BEGIN Given entries

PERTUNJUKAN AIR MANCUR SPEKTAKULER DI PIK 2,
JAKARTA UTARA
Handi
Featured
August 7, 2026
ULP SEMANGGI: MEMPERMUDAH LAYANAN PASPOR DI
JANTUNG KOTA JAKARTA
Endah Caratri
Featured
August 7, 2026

END Given entries

Task prompt ->
Go through the records above and return each line in which the word "JAKARTA" occurs.

Your solution ->
JAKARTA UTARA
JANTUNG KOTA JAKARTA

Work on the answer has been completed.